Today we know much more about the myths regarding absinthe and each person can pass their own judgment on the drink. It is more likely that lesser quality brands of absinthe with poor adulterants caused more harm then the thujone itself. By drinking inferior brands of absinthe, lovers had to consume more of it to achieve the same highs from the quality absinthe. And what happens to the mind on high levels of alcohol? But in the late 19th century there was sin lurking behind sips of absinthe. And while I have done some crazy things in order for realism in my novels (I know all about the side effects of morphine first hand and natural childbirth was possibly the stupidest thing I have never done in the name of my career)I can't bring myself to sip absinthe.

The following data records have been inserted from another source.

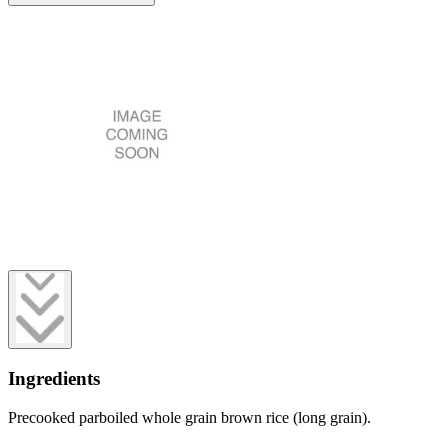
Ingredients
Precooked parboiled whole grain brown rice (long grain).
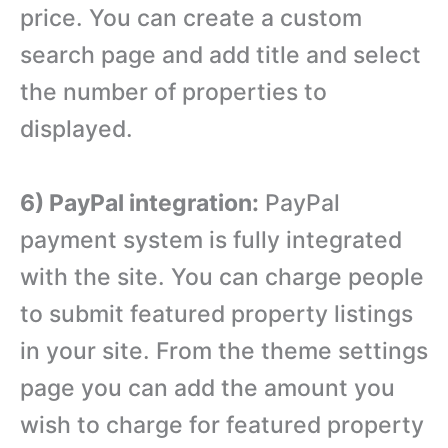
price. You can create a custom
search page and add title and select
the number of properties to
displayed.
6) PayPal integration:
PayPal
payment system is fully integrated
with the site. You can charge people
to submit featured property listings
in your site. From the theme settings
page you can add the amount you
wish to charge for featured property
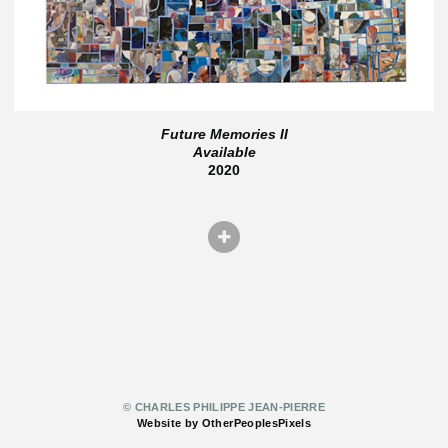
Future Memories II
Available
2020
© CHARLES PHILIPPE JEAN-PIERRE
Website by OtherPeoplesPixels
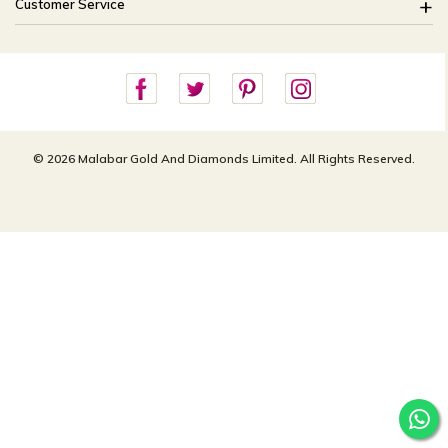
Customer Service
Shipping Policy
Careers
Site Map
For online queries:
Cancellation Policy
customercareusa@malabargroup.com
Privacy Policy
For store queries:
customercare.intl@malabargroup.com
© 2026 Malabar Gold And Diamonds Limited. All Rights Reserved.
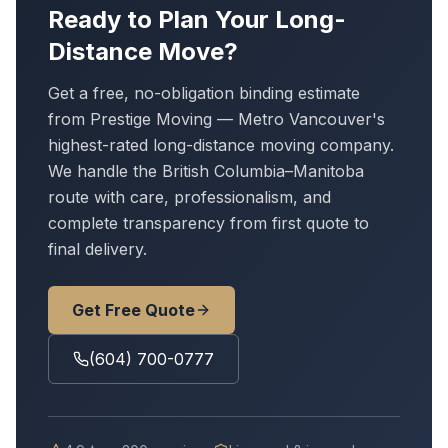
Ready to Plan Your Long-
Distance Move?
Get a free, no-obligation binding estimate
from Prestige Moving — Metro Vancouver's
highest-rated long-distance moving company.
We handle
the British Columbia–Manitoba
route
with care, professionalism, and
complete transparency from first quote to
final delivery.
Get Free Quote
(604) 700-0777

Perhaps it is its history of 'madness in a bottle' and the fact that one glass of wine knocks me on my ear. I can only imagine what absinthe can do to a lightweight. But I am oh so curious... (Apparently you can get absinthe in the United States, with the level of toxicity removed.)
However, I do know the addictive quality attached to it and the madness that goes with it makes for one great villain. I have never enjoyed crafting a character more then my absinthe addict Loup.
Oscar Wilde probably summed it up best:
After the first glass you see things as you wish they were. After the second, you see things as they are not Finally you see things as they really are, and that is the most horrible thing in the world.